In my own work, I am trying to wrap my head around materiality, ontologies and the intersections between philosophy and rhetoric that explore these matters of being, and the relationships within networks of human and nonhuman actors. Perhaps I am biased by this way of seeing, but it seemed inescapable in thinking about games as emergent systems in reading “Unit 2: Rules” of Katie Salen and Eric Zimmerman’s Rules of Play. To summarize/locate:
games are: a system in which players engage in artificial conflict, defined by rules, that results in a quantifiable outcome
complex systems are: systems that exhibit patterns that are more complex that periodic systems and more ordered than chaotic systems—its patterns are not fixed (periodic) but they are discernable as patterns instead of random occurrence (chaotic)
emergent systems are: systems that generate unpredictable patterns of complexity from a limited set of rules—the rules cannot account for all of the possible actions that can take place (rules establish what can|cannot happen in play but cannot predict what can happen in play as possibility)
complexity is: unpredictable but patterned behavior within a system
meaningful play is: the process by which a player takes action within the designed system of a game and the response of the system to the action—meaning is in the relationship between (player) action and (system) outcome
When a game lacks complexity, it also lacks meaningful play. When meaningful play is present in a game, some aspect of the game has achieved complexity. Complexity ensures that the space of possibility of a game is large enough to support meaningful play. (170)
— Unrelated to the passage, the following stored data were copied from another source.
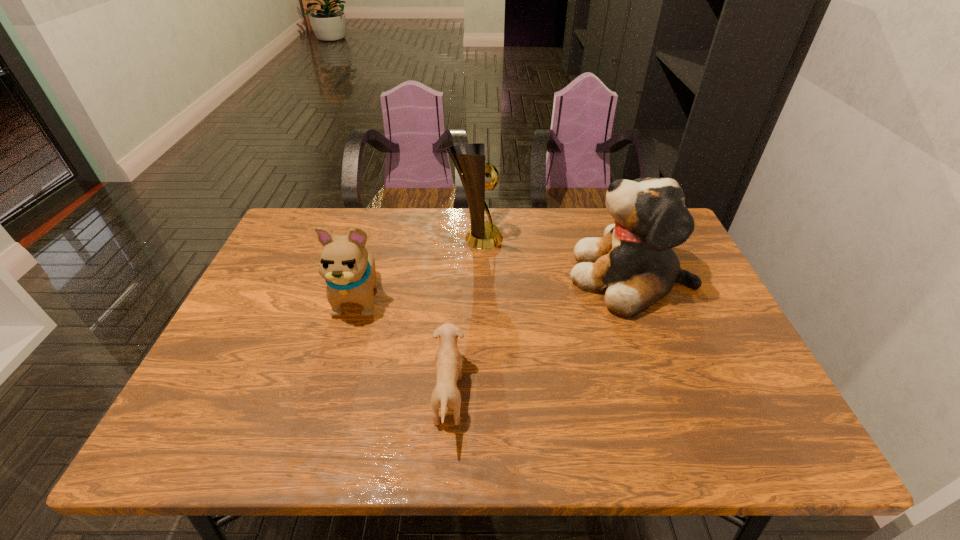 At what (x,y) coordinates should I click in order to perform the action: click on free space that satisfies the following two spatial constraints: 1. at the face of the rightmost puppy; 2. on the face of the leftmost object. Please return your answer as a coordinate pair (x, y). This screenshot has height=540, width=960. Looking at the image, I should click on (638, 296).

The height and width of the screenshot is (540, 960). What are the coordinates of `free spot that satisfies the following two spatial constraints: 1. at the front of the award, where the globe is visible; 2. on the face of the second tallest puppy` in the screenshot? It's located at (476, 296).

In order to click on free location that satisfies the following two spatial constraints: 1. at the front of the award, where the globe is visible; 2. on the face of the leftmost object in this screenshot , I will do `click(476, 296)`. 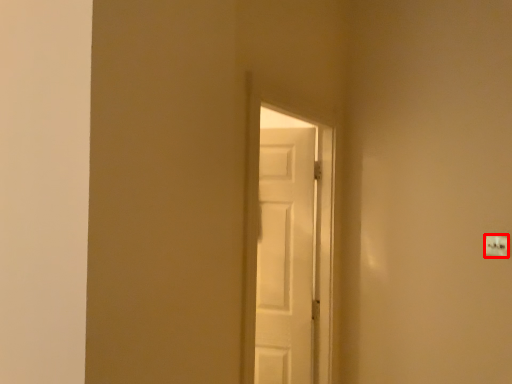 Question: From the image's perspective, where is light switch (annotated by the red box) located relative to door?

Choices:
 (A) below
 (B) above

Answer: (B) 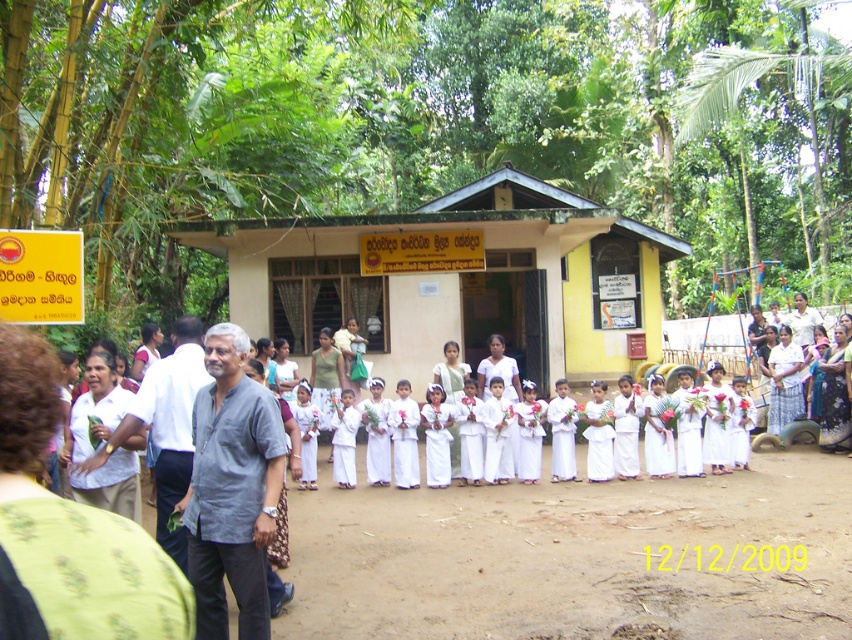 Who is taller, beige painted wood hut at center or white matte shirt at left?

Standing taller between the two is beige painted wood hut at center.

Is beige painted wood hut at center thinner than white matte shirt at left?

Incorrect, beige painted wood hut at center's width is not less than white matte shirt at left's.

Where is `beige painted wood hut at center`? This screenshot has width=852, height=640. beige painted wood hut at center is located at coordinates (455, 280).

Which of these two, gray cotton shirt at center or white matte shirt at left, stands shorter?

Standing shorter between the two is white matte shirt at left.

The width and height of the screenshot is (852, 640). Identify the location of gray cotton shirt at center. (231, 490).

Who is more distant from viewer, (258, 634) or (72, 436)?

The point (72, 436) is behind.

Identify the location of gray cotton shirt at center. The width and height of the screenshot is (852, 640). [231, 490].

Is point (775, 422) positioned before point (563, 397)?

That is False.

Which is behind, point (769, 365) or point (563, 408)?

The point (769, 365) is behind.

Image resolution: width=852 pixels, height=640 pixels. What are the coordinates of `white cotton robe at center` in the screenshot? It's located at (784, 381).

I want to click on white cotton robe at center, so click(784, 381). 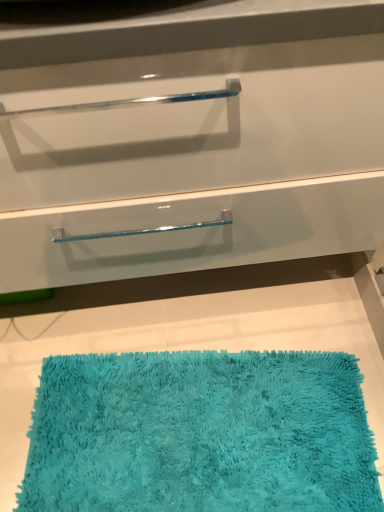 You are a GUI agent. You are given a task and a screenshot of the screen. Output one action in this format:
    pyautogui.click(x=<x>, y=<y>)
    Task: Click on the clear glass drawer at center
    This screenshot has width=384, height=512.
    Given the screenshot: What is the action you would take?
    pyautogui.click(x=193, y=122)

What do you see at coordinates (193, 122) in the screenshot? I see `clear glass drawer at center` at bounding box center [193, 122].

Find the location of `turquoise shaggy bath mat at lower center`. turquoise shaggy bath mat at lower center is located at coordinates (200, 434).

What do you see at coordinates (200, 434) in the screenshot?
I see `turquoise shaggy bath mat at lower center` at bounding box center [200, 434].

Identify the location of clear glass drawer at center. The image size is (384, 512). (193, 122).

Is clear glass drawer at center at the right side of turquoise shaggy bath mat at lower center?

No.

Is clear glass drawer at center in front of or behind turquoise shaggy bath mat at lower center in the image?

Clearly, clear glass drawer at center is in front of turquoise shaggy bath mat at lower center.

Considering the positions of point (381, 115) and point (275, 405), is point (381, 115) closer or farther from the camera than point (275, 405)?

Point (381, 115) is closer to the camera than point (275, 405).

From the image's perspective, is clear glass drawer at center located above or below turquoise shaggy bath mat at lower center?

clear glass drawer at center is above turquoise shaggy bath mat at lower center.

From a real-world perspective, which object rests below the other?

In real-world perspective, turquoise shaggy bath mat at lower center is lower.

Considering the relative sizes of clear glass drawer at center and turquoise shaggy bath mat at lower center in the image provided, is clear glass drawer at center wider than turquoise shaggy bath mat at lower center?

No, clear glass drawer at center is not wider than turquoise shaggy bath mat at lower center.

Can you confirm if clear glass drawer at center is taller than turquoise shaggy bath mat at lower center?

Yes, clear glass drawer at center is taller than turquoise shaggy bath mat at lower center.

In terms of size, does clear glass drawer at center appear bigger or smaller than turquoise shaggy bath mat at lower center?

Considering their sizes, clear glass drawer at center takes up more space than turquoise shaggy bath mat at lower center.

Would you say turquoise shaggy bath mat at lower center is part of clear glass drawer at center's contents?

No, turquoise shaggy bath mat at lower center is not a part of clear glass drawer at center.

Is there a large distance between clear glass drawer at center and turquoise shaggy bath mat at lower center?

clear glass drawer at center is actually quite close to turquoise shaggy bath mat at lower center.

Is clear glass drawer at center oriented towards turquoise shaggy bath mat at lower center?

Yes, clear glass drawer at center is turned towards turquoise shaggy bath mat at lower center.

Find the location of `bath mat directly beneath the clear glass drawer at center (from a real-world perspective)`. bath mat directly beneath the clear glass drawer at center (from a real-world perspective) is located at coordinates (200, 434).

Considering the positions of objects turquoise shaggy bath mat at lower center and clear glass drawer at center in the image provided, who is more to the right, turquoise shaggy bath mat at lower center or clear glass drawer at center?

turquoise shaggy bath mat at lower center is more to the right.

Which object is further away from the camera taking this photo, turquoise shaggy bath mat at lower center or clear glass drawer at center?

turquoise shaggy bath mat at lower center.

Does point (76, 402) appear closer or farther from the camera than point (239, 110)?

Point (76, 402) appears to be farther away from the viewer than point (239, 110).

From the image's perspective, which one is positioned higher, turquoise shaggy bath mat at lower center or clear glass drawer at center?

clear glass drawer at center, from the image's perspective.

From a real-world perspective, is turquoise shaggy bath mat at lower center positioned under clear glass drawer at center based on gravity?

Correct, in the physical world, turquoise shaggy bath mat at lower center is lower than clear glass drawer at center.

In terms of width, does turquoise shaggy bath mat at lower center look wider or thinner when compared to clear glass drawer at center?

Considering their sizes, turquoise shaggy bath mat at lower center looks broader than clear glass drawer at center.

Who is taller, turquoise shaggy bath mat at lower center or clear glass drawer at center?

Standing taller between the two is clear glass drawer at center.

Considering the sizes of objects turquoise shaggy bath mat at lower center and clear glass drawer at center in the image provided, who is bigger, turquoise shaggy bath mat at lower center or clear glass drawer at center?

clear glass drawer at center.

Is turquoise shaggy bath mat at lower center outside of clear glass drawer at center?

Absolutely, turquoise shaggy bath mat at lower center is external to clear glass drawer at center.

Is turquoise shaggy bath mat at lower center with clear glass drawer at center?

turquoise shaggy bath mat at lower center and clear glass drawer at center are not in contact.

Is turquoise shaggy bath mat at lower center facing towards clear glass drawer at center?

No, turquoise shaggy bath mat at lower center does not turn towards clear glass drawer at center.

The height and width of the screenshot is (512, 384). I want to click on drawer lying in front of the turquoise shaggy bath mat at lower center, so click(193, 122).

At what (x,y) coordinates should I click in order to perform the action: click on bath mat that is on the right side of clear glass drawer at center. Please return your answer as a coordinate pair (x, y). The width and height of the screenshot is (384, 512). Looking at the image, I should click on (200, 434).

Where is `bath mat below the clear glass drawer at center (from the image's perspective)`? The image size is (384, 512). bath mat below the clear glass drawer at center (from the image's perspective) is located at coordinates (200, 434). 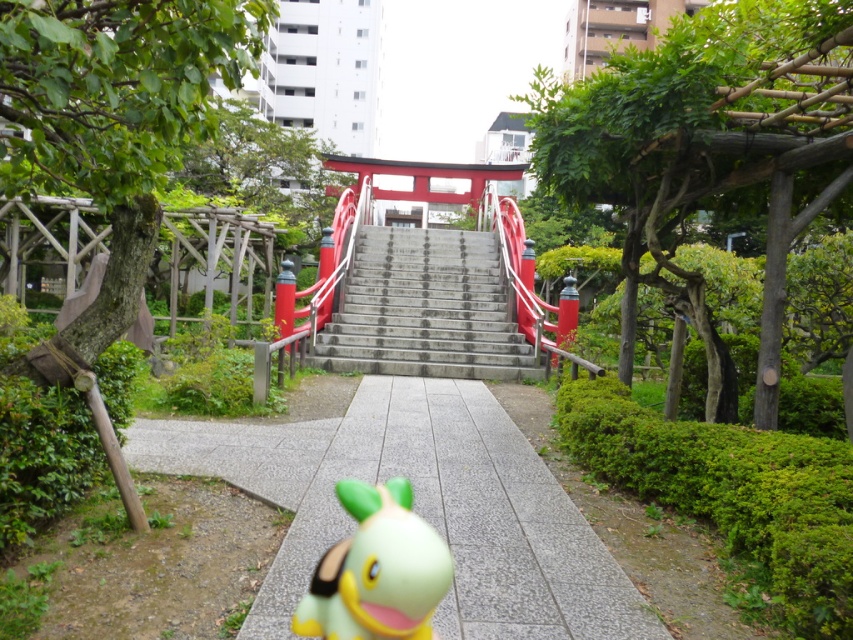 Does smooth concrete path at center have a smaller size compared to smooth concrete stairs at center?

Yes, smooth concrete path at center is smaller than smooth concrete stairs at center.

Can you confirm if smooth concrete path at center is taller than smooth concrete stairs at center?

No, smooth concrete path at center is not taller than smooth concrete stairs at center.

Who is more distant from viewer, (624, 614) or (376, 371)?

Point (376, 371)

Locate an element on the screen. This screenshot has width=853, height=640. smooth concrete path at center is located at coordinates (418, 506).

What do you see at coordinates (418, 506) in the screenshot?
I see `smooth concrete path at center` at bounding box center [418, 506].

Can you confirm if smooth concrete path at center is wider than green rubber toy at center?

Yes, smooth concrete path at center is wider than green rubber toy at center.

Between point (276, 420) and point (334, 616), which one is positioned in front?

Point (334, 616) is in front.

You are a GUI agent. You are given a task and a screenshot of the screen. Output one action in this format:
    pyautogui.click(x=<x>, y=<y>)
    Task: Click on the smooth concrete path at center
    
    Given the screenshot: What is the action you would take?
    pyautogui.click(x=418, y=506)

Is smooth concrete stairs at center to the left of green rubber toy at center from the viewer's perspective?

In fact, smooth concrete stairs at center is to the right of green rubber toy at center.

Describe the element at coordinates (425, 308) in the screenshot. I see `smooth concrete stairs at center` at that location.

Find the location of a particular element. smooth concrete stairs at center is located at coordinates (425, 308).

Where is `smooth concrete stairs at center`? smooth concrete stairs at center is located at coordinates (425, 308). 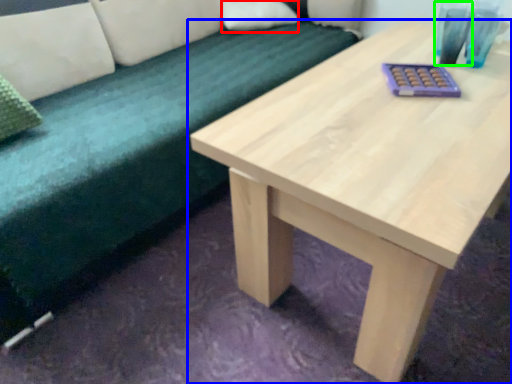 Question: Which is nearer to the pillow (highlighted by a red box)? table (highlighted by a blue box) or glass vase (highlighted by a green box).

Choices:
 (A) table
 (B) glass vase

Answer: (B) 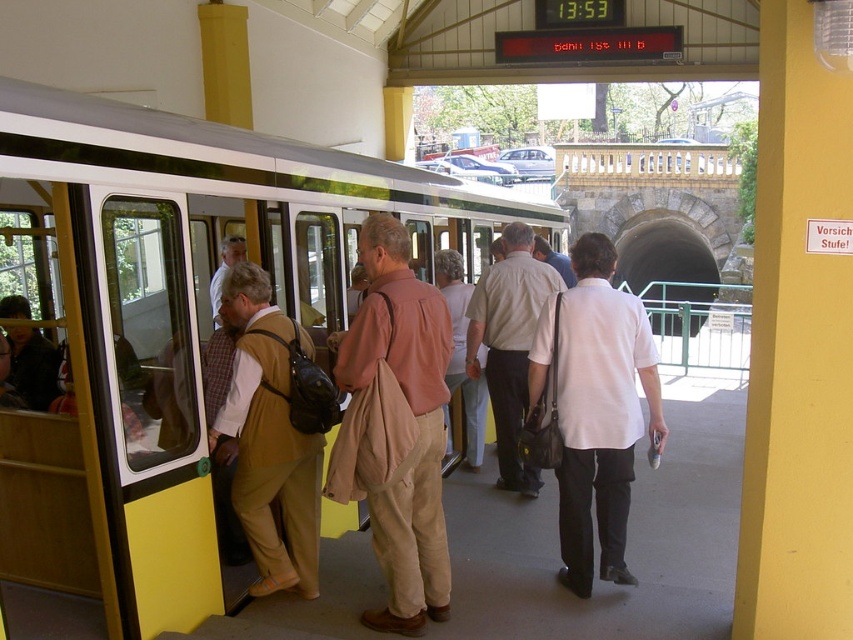 Is point (248, 518) behind point (529, 474)?

No.

Is khaki fabric vest at center in front of light beige fabric coat at center?

Yes.

Is point (291, 564) more distant than point (492, 285)?

No, it is in front of (492, 285).

What are the coordinates of `khaki fabric vest at center` in the screenshot? It's located at pyautogui.click(x=270, y=440).

From the picture: Is beige fabric bag at center wider than light beige fabric coat at center?

No, beige fabric bag at center is not wider than light beige fabric coat at center.

This screenshot has height=640, width=853. Describe the element at coordinates (416, 420) in the screenshot. I see `beige fabric bag at center` at that location.

Find the location of `beige fabric bag at center`. beige fabric bag at center is located at coordinates (416, 420).

Consider the image. Which is above, white smooth shirt at center or light beige fabric coat at center?

light beige fabric coat at center is above.

Is point (585, 401) positioned in front of point (505, 346)?

Yes.

This screenshot has width=853, height=640. I want to click on white smooth shirt at center, so click(x=595, y=408). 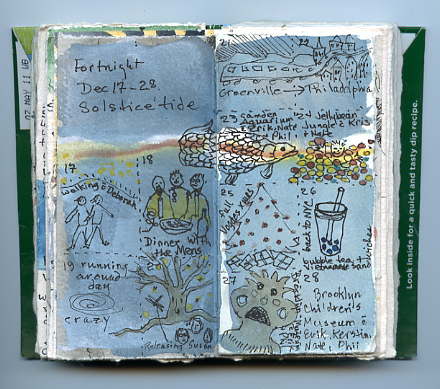 Image resolution: width=440 pixels, height=389 pixels. What are the coordinates of `bowl` in the screenshot? It's located at (172, 225).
It is within the space of possibility that I remain fixed. At a definitional level, this seems a concept simple enough to wrap my head around, but then I think back to “Unit 1: Core Concepts” in which Salen and Zimmerman describe systems as complex wholes of interrelated parts. They state that all systems share four elements:
objects: parts, elements, or variables within the system
attributes: the qualities or properties of the system and its objects
internal relationships: relations among the objects
environment: context that surrounds the system
Suddenly, systems as spaces of possibility seem less bounded. I realize that this is what emergence is and that this is what game designers work to create because it rewards players for exploring the number of possible ways to play the game. Again, at the level of definition I can comprehend what this is; perhaps where I venture into my own knowledge is to understand what emergence looks like|does not look like. I am curious if there are intersections with game design and emergent systems and complex systems with ooo/p/r (with Ian Bogost as a point of connection between object oriented study and game study, I am inclined to think there has to be possibility) and actor-network theory. Can systems (games) align with networks in that they are dynamic spaces of connectivity between objects by ways of relationships between them—the relationships or lack thereof between objects create the environment in play/action? If object ontologies are attentiveness to the existence or current being of things based on the relationships among them, could they be a way of thinking about possibility within a system?
Or is this more a matter of being conceptually stuck as a novice to games, gaming, and game studies, that there is difference because design is intentional? What are the ontological bo(a)rders of games?